- Ты, мой миленький, ешь, тебе надо поправляться, постараюсь яблок сегодня купить, тебе нужны витамины, если бы денег было побольше, я бы фрукты тебе на рынке купила, но они такие дорогие… Азербайджанцы совсем обнаглели, берут втридорога… Ты хлеб маслом помажь… Давай яичницу травкой немного посыплю, - она посыпала круглые, среди запеченного белка, желтки мелко порезанным укропом и луком.
Ему нравились запахи нарезанных трав. Нравилось сочетание белого, зеленого, желтого. Были приятны ее ловкие, мелькавшие перед его глазами руки. Он догадывался, что ей хочется накормить его повкуснее, но не хватает денег на вкусную еду. А почему не хватает и кто такие азербайджанцы на рынках - люди, предметы или цены на продовольствие, - он не мог понять. Она его уже не кормила с ложки. Он сам пользовался вилкой, ножом. Подносил к губам горячую фарфоровую чашку с красными маками. Силился вспомнить, что минуту назад говорила женщина, и не мог. Сзади опускалась сияющая стеклянная плоскость, отсекала как лезвие произнесенные слова. И это причиняло ему беспокойство.
Женщина надевала скромный плащик, невзрачный беретик и уходила из дома. Среди дня женщина ненадолго возвращалась. Ставила у порога тяжелую грубую сумку, наполненную конвертами и газетами. Измученно и виновато взглядывала на Плужникова, поправляя сбившиеся кудряшки.

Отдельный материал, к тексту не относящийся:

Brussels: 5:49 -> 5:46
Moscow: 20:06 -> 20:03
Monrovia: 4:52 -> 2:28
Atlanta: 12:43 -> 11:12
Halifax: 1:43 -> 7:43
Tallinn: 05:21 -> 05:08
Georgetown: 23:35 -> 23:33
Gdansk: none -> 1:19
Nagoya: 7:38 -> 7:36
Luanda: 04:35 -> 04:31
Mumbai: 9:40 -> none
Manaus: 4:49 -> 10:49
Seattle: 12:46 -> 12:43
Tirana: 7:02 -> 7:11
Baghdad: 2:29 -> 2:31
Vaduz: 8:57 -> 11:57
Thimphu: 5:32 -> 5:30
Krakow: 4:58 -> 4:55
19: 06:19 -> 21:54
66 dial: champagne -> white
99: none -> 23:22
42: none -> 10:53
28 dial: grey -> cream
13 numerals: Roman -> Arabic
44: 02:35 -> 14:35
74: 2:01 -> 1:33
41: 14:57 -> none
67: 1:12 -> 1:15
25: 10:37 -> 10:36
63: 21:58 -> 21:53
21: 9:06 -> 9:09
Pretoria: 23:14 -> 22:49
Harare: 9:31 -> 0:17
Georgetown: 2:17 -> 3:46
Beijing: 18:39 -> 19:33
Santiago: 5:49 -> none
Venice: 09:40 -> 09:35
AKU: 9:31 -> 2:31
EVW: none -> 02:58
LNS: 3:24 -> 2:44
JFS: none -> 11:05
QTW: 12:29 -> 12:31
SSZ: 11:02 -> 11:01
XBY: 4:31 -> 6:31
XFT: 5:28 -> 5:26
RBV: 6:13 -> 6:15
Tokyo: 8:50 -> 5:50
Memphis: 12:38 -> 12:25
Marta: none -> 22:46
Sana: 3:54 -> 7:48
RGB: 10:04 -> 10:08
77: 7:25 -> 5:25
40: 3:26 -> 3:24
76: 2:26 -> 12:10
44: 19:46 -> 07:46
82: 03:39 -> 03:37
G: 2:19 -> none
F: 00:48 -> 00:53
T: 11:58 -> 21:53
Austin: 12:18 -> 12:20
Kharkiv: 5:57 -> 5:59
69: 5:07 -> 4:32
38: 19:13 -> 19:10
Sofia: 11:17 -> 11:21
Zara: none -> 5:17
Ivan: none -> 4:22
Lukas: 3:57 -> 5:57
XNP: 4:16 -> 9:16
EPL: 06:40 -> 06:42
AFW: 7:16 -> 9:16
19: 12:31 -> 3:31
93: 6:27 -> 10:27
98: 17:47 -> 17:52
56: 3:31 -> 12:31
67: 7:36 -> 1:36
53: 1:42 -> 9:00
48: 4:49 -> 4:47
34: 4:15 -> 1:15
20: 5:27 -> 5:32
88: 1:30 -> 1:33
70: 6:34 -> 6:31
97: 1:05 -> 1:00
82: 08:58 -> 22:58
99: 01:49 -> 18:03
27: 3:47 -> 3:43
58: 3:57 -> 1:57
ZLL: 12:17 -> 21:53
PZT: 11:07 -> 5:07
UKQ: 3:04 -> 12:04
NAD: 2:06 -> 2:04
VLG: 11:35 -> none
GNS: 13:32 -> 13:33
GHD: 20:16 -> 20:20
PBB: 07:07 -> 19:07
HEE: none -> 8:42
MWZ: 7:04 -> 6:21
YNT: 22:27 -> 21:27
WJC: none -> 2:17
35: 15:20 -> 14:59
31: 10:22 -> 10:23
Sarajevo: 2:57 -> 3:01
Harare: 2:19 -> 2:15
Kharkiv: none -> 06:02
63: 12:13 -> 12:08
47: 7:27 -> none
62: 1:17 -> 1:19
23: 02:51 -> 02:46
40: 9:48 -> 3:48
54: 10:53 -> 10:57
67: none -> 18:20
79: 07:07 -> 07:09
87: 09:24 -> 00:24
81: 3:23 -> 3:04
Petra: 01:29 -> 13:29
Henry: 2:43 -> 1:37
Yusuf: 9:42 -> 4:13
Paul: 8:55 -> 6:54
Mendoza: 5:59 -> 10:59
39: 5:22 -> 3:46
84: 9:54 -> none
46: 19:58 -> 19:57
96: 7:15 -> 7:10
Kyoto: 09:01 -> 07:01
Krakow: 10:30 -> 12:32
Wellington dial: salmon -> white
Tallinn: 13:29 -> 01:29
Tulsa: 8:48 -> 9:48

- Ох и устала! Сегодня необычно богатая почта! Люди пишут, читают газеты, а ты бегай по этажам и подъездам!.. Сейчас бульончик тебе согрею!.. Курочку тебе купила!.. - она хлопотала у плиты, наливала в пиалу золотистый вкусный бульон. Он пил с наслаждением, понимая, что женщина устала и сбилась с ног, но все равно хлопочет о нем и заботится. А почему - неизвестно. Она не была ему ни матерью, ни сестрой, хотя он чувствовал к ней благодарность, и в груди возникало теплое чувство, как тогда, когда видел воркующего на балконе розоватого голубя.
Когда, покормив его, она собиралась уйти, стала подымать на хрупкое плечо тяжелую сумку, он перехватил брезентовый ремень. Навьючил на себя суму.
- Хочешь помочь?.. Да ты еще очень слаб! Полежал бы!.. А нет, так пойдем, вдвоем веселее, - обрадовалась она, поправляя ему сбившуюся под ремнем куртку. Они поместились в лифте и спустились на улицу.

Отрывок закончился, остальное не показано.